Stored data entries |
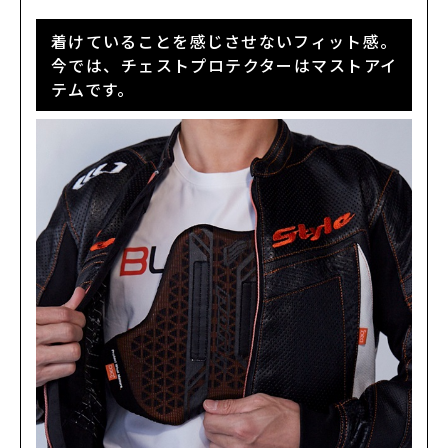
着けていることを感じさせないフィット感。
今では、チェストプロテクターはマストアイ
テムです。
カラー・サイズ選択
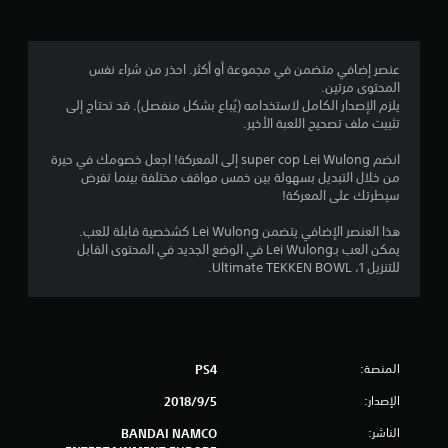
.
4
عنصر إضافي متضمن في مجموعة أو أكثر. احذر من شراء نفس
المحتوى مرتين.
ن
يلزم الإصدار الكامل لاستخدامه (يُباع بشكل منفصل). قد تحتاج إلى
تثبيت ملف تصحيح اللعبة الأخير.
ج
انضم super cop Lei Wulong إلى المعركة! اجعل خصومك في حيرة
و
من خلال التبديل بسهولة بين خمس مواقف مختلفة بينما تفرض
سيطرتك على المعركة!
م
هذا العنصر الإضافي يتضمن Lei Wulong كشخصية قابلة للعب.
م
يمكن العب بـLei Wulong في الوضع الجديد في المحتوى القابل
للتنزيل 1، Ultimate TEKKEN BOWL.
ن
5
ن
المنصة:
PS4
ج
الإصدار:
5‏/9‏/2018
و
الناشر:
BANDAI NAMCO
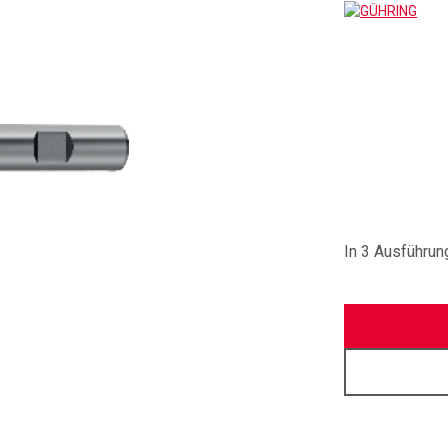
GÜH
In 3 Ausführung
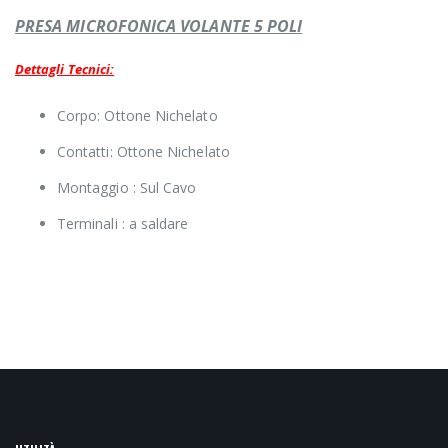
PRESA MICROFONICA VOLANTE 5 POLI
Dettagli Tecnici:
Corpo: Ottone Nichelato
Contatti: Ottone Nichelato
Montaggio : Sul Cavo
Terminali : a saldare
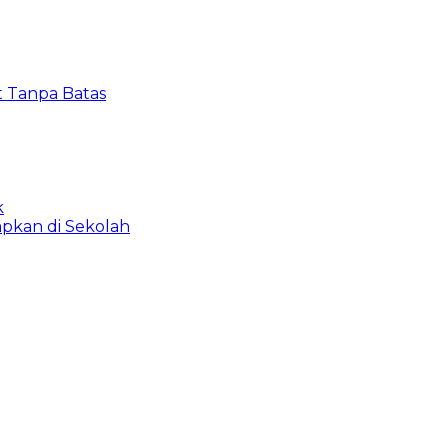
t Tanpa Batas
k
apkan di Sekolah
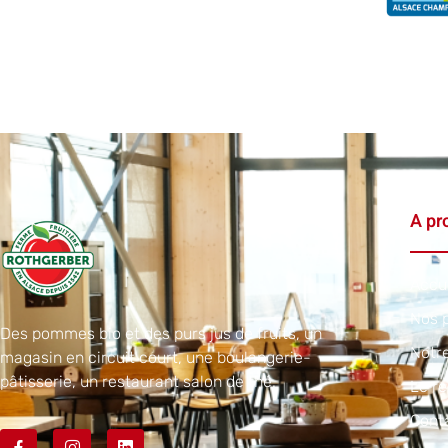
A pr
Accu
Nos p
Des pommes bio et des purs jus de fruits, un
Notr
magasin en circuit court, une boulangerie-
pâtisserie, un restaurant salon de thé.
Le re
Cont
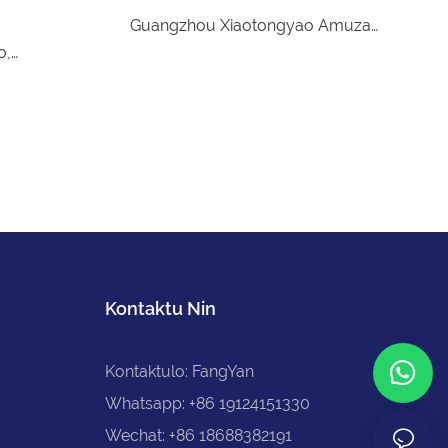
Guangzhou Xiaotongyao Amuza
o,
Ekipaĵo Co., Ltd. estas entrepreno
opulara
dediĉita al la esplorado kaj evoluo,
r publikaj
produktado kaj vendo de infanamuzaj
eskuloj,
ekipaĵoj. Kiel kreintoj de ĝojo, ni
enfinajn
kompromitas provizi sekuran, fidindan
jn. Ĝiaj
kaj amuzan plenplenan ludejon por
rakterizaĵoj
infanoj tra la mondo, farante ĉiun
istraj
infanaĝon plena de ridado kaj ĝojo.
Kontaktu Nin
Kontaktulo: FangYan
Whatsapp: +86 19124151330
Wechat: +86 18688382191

YOUR GOAL |
Exact reproduction of the entries above is what's needed; images stay out.

ANSWER FOR THE TASK |
着けていることを感じさせないフィット感。
今では、チェストプロテクターはマストアイ
テムです。
カラー・サイズ選択
.
4
عنصر إضافي متضمن في مجموعة أو أكثر. احذر من شراء نفس
المحتوى مرتين.
ن
يلزم الإصدار الكامل لاستخدامه (يُباع بشكل منفصل). قد تحتاج إلى
تثبيت ملف تصحيح اللعبة الأخير.
ج
انضم super cop Lei Wulong إلى المعركة! اجعل خصومك في حيرة
و
من خلال التبديل بسهولة بين خمس مواقف مختلفة بينما تفرض
سيطرتك على المعركة!
م
هذا العنصر الإضافي يتضمن Lei Wulong كشخصية قابلة للعب.
م
يمكن العب بـLei Wulong في الوضع الجديد في المحتوى القابل
للتنزيل 1، Ultimate TEKKEN BOWL.
ن
5
ن
المنصة:
PS4
ج
الإصدار:
5‏/9‏/2018
و
الناشر:
BANDAI NAMCO
GÜH
In 3 Ausführung
PRESA MICROFONICA VOLANTE 5 POLI
Dettagli Tecnici:
Corpo: Ottone Nichelato
Contatti: Ottone Nichelato
Montaggio : Sul Cavo
Terminali : a saldare
t Tanpa Batas
k
apkan di Sekolah
A pr
Accu
Nos p
Des pommes bio et des purs jus de fruits, un
Notr
magasin en circuit court, une boulangerie-
pâtisserie, un restaurant salon de thé.
Le re
Cont
Guangzhou Xiaotongyao Amuza
o,
Ekipaĵo Co., Ltd. estas entrepreno
opulara
dediĉita al la esplorado kaj evoluo,
r publikaj
produktado kaj vendo de infanamuzaj
eskuloj,
ekipaĵoj. Kiel kreintoj de ĝojo, ni
enfinajn
kompromitas provizi sekuran, fidindan
jn. Ĝiaj
kaj amuzan plenplenan ludejon por
rakterizaĵoj
infanoj tra la mondo, farante ĉiun
istraj
infanaĝon plena de ridado kaj ĝojo.
Kontaktu Nin
Kontaktulo: FangYan
Whatsapp: +86 19124151330
Wechat: +86 18688382191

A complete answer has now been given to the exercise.